Washington had over 300 enslaved people at Mount Vernon
I assume you’re referencing his policies towards western expansion? I don’t see how that was meaningfully different from Washington’s views as he also wanted the US to move west. Settlers being denied access to the land past the Appalachian mountains was a significant contributing factor to the revolutionary war.
Both Washington and Lincoln were comparative moderates on the issue, for that matter. Washington was an advocate for integrating Native Americans as citizens (which is paternalistic, but better than the land theft and ethnic cleansing which would come); Lincoln was an advocate for reform of treatment of Native Americans, but was busy with the US Civil War and had little opportunity to exercise any independent policy on the matter.
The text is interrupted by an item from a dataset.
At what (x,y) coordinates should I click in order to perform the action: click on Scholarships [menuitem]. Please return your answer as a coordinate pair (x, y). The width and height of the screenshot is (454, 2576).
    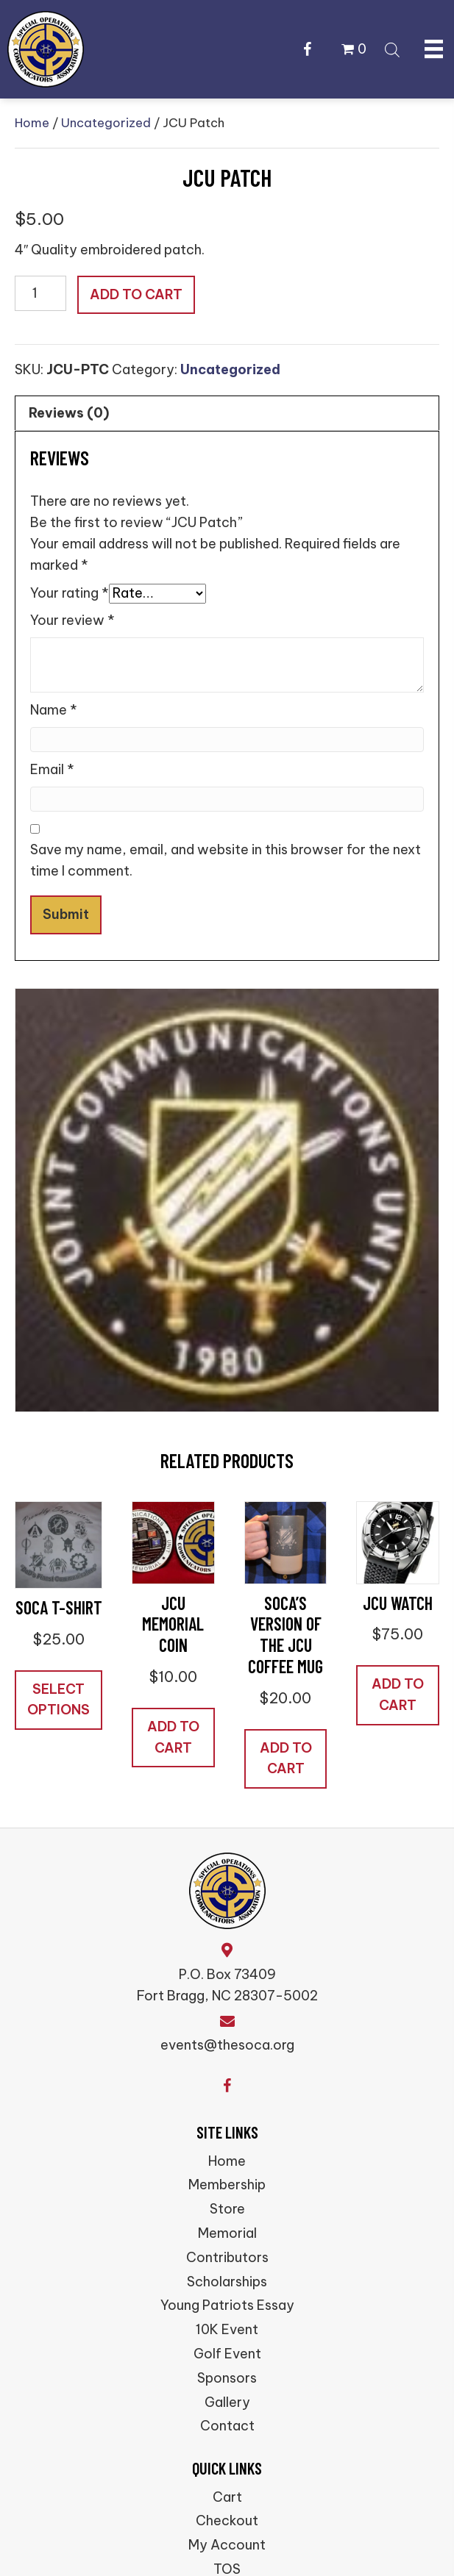
    Looking at the image, I should click on (227, 2281).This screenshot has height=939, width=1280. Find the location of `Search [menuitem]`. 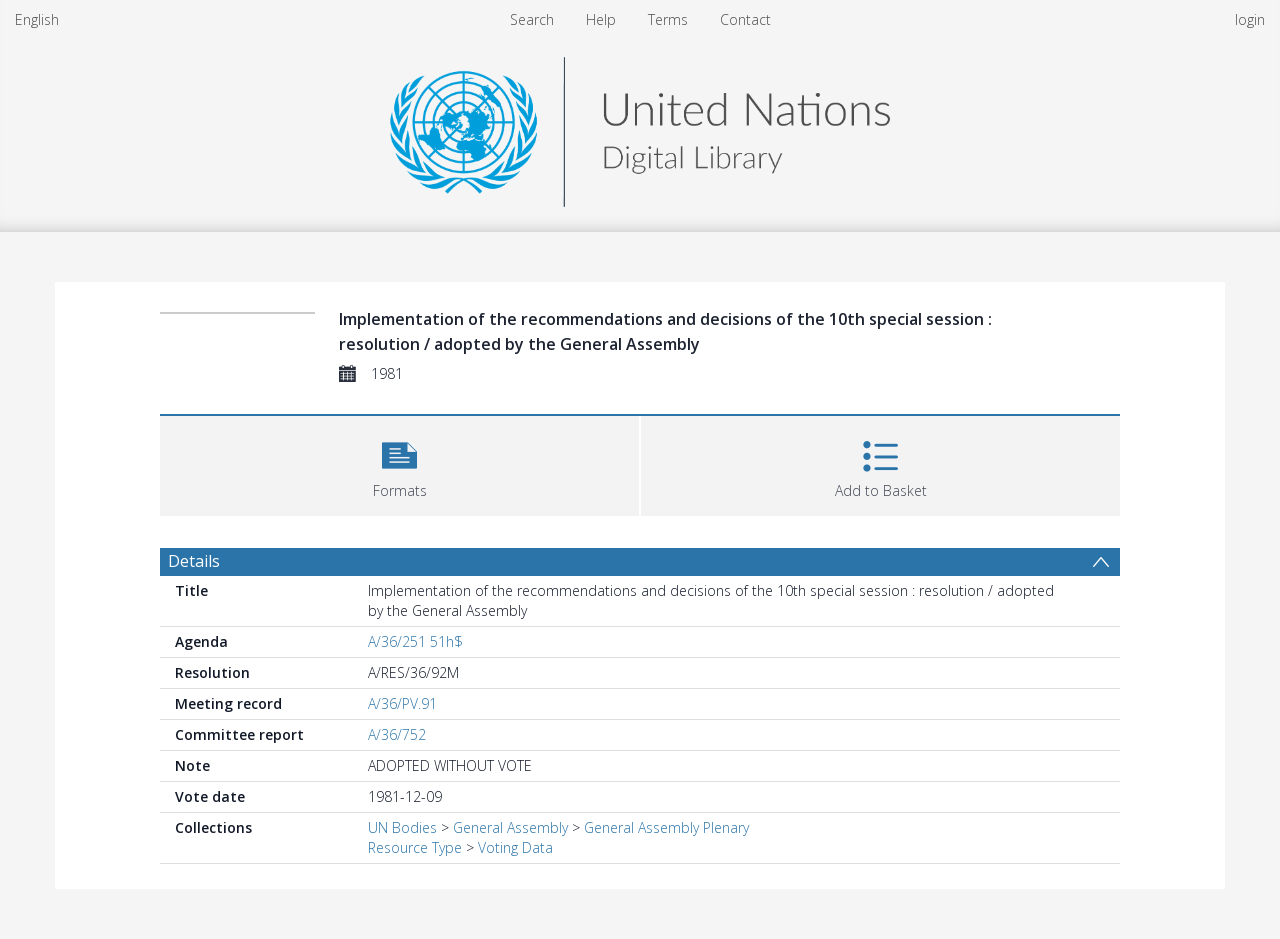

tbf, even pro-Independence figures of the time considered the prohibition not much more than a temporary PR measure from the Brits. The nominal prohibition wasn't a major factor, though the American interest in spreading westward was always very... prominent.
Washington: Freedom from metropoly. Not personal freedom. You can't expect much from those times.
Lincoln: I reference the civil war. Lincoln's method of resolving the situation was classical imperialism.
So "war of northern aggression" for you, then?
I find it hard to accept the argument that Lincoln was acting imperialistically when there were millions of enslaved people, not to mention women, without any say in the decision to succeed from the Union.
Slavery looks no more than just an excuse. "Bad local laws" in the neighbourhood should never be a reason for annexation.
Only if "bad federal laws" (re: laws that don't allow us to benefit from the subjugation of an entire people) aren't a good reason for secession.
Uh, I didn't realize you were an advocate for a wealthy minority holding secession votes at gunpoint.
Gunpoint, huh? As you say...
Yes, particularly in Virginia, where armed Confederate soldiers 'monitored' the vote, in addition to out-of-state Confederate soldiers casting votes in the election.
The north didn’t force South Carolina to fire at Fort Sumter. I find your hand waiving away the evil that was chattel slavery to be weird and gross, too.